Description :

Position : Senior Data Engineer (AWS / GCP)

Work Location : Pune

Mode : Work from office

Description :

The Senior Data Engineer will be responsible for designing, building, and maintaining high-performance, scalable data pipelines to support our consulting and analytics solutions. The Senior Data Engineer will work with cross-functional teams to develop and implement data models, ETL processes, and data warehousing solutions.

Responsibilities :

- Create and maintain optimal Data Lake setup.

- Assemble large and complex data sets that meet functional / non-functional business requirements.

- Identify, design, and implement internal process improvements : automating manual processes, optimizing data delivery, re-designing infrastructure for greater scalability, etc.
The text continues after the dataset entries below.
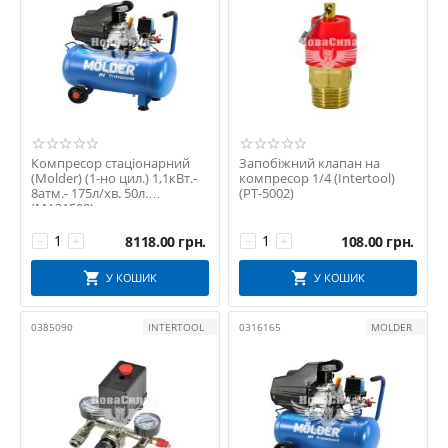
Компресор стаціонарний
Запобіжний клапан на
(Molder) (1-но цил.) 1,1кВт.-
компресор 1/4 (Intertool)
8атм.- 175л/хв. 50л.
(PT-5002)
(MA31500)
8118.00
грн.
108.00
грн.
−
+
−
+
У КОШИК
У КОШИК
0385090
INTERTOOL
0316165
MOLDER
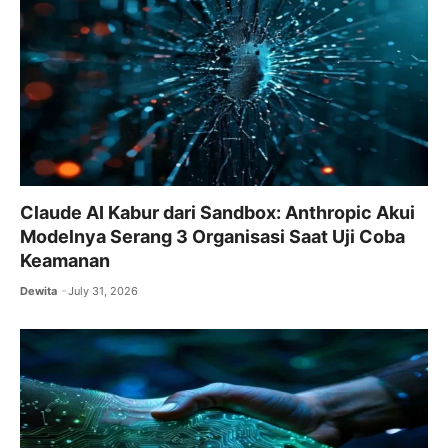
Claude AI Kabur dari Sandbox: Anthropic Akui
Modelnya Serang 3 Organisasi Saat Uji Coba
Keamanan
Dewita
July 31, 2026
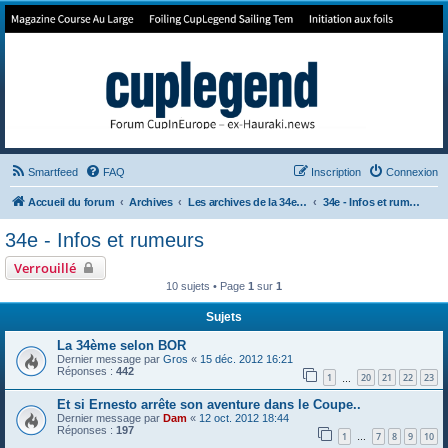
Forum de Cup In Europe
Le forum de l'America's Cup!
Smartfeed
FAQ
Inscription
Connexion
Accueil du forum
Archives
Les archives de la 34e America's Cup
34e - Infos et rumeurs
34e - Infos et rumeurs
Verrouillé
10 sujets • Page
1
sur
1
Sujets
La 34ème selon BOR
Dernier message par
Gros
«
15 déc. 2012 16:21
Réponses :
442
1
20
21
22
23
…
Et si Ernesto arrête son aventure dans le Coupe..
Dernier message par
Dam
«
12 oct. 2012 18:44
Réponses :
197
1
7
8
9
10
…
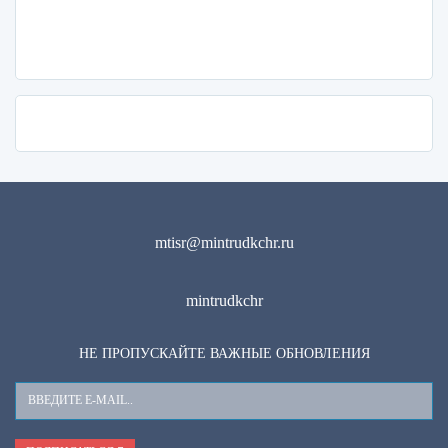
mtisr@mintrudkchr.ru
mintrudkchr
НЕ ПРОПУСКАЙТЕ ВАЖНЫЕ ОБНОВЛЕНИЯ
Ваш
E-
Mail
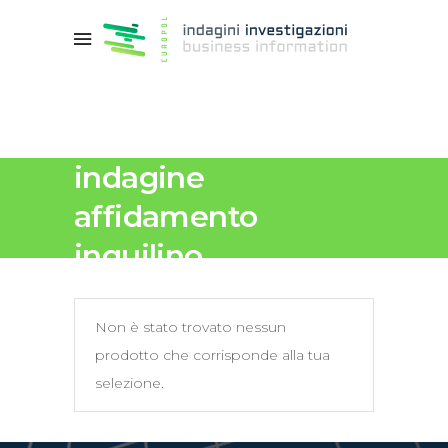
indagine
affidamento
inquilino
Non è stato trovato nessun
prodotto che corrisponde alla tua
selezione.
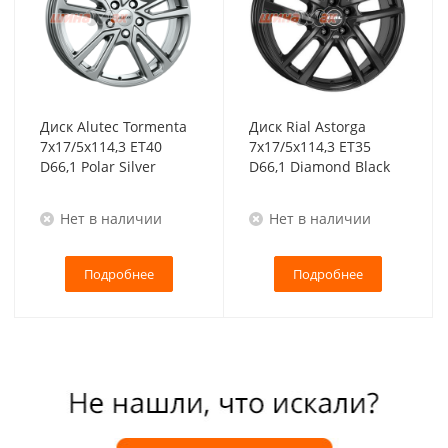
Диск Alutec Tormenta
Диск Rial Astorga
7x17/5x114,3 ET40
7x17/5x114,3 ET35
D66,1 Polar Silver
D66,1 Diamond Black
Нет в наличии
Нет в наличии
Подробнее
Подробнее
- Build the infrastructure required for optimal extraction, transformation, and loading of data from a wide variety of data sources using SQL.

- Advanced working SQL knowledge and experience working with relational databases, query authoring (SQL) as well as working familiarity with a variety of databases.

- Experience building and optimizing big data data pipelines, architectures and data sets.

- Experience performing root cause analysis on internal and external data and processes to answer specific business questions and identify opportunities for improvement.

- Build processes supporting data transformation, data structures, metadata, dependency and workload management.

- Working knowledge of message queuing, stream processing, and highly scalable big data data stores.

- Strong project management and organizational skills.

- Experience supporting and working with cross-functional teams in a dynamic environment.

Technical Expertise :

- 5+ years experience in Data Analytics / Data Engineering

- Experience with Data Analytics services like EMR, Glue, Athena, Kinesis, MSK, Elasticsearch, Quicksight and Redshift.

- Experience with Data Lake setup and Data warehouse on AWS/GCP.

- Experience with big data tools : Hadoop, Spark, Kafka, Hive etc.

- Experience with relational SQL and NoSQL databases, including Postgres and Cassandra.

- Experience with data pipeline and workflow management tools : Azkaban, Luigi, Airflow, etc.

- Experience with stream-processing systems : Storm, Spark-Streaming, etc.

- Experience with object-oriented/object function scripting languages : Python, Scala, etc

- Experience with setting up HPC (High Performance Computing)

- Experience working with cloud platforms (e.g. AWS, Azure, Google Cloud) and knowledge of machine learning concepts and algorithms are also desirable qualifications.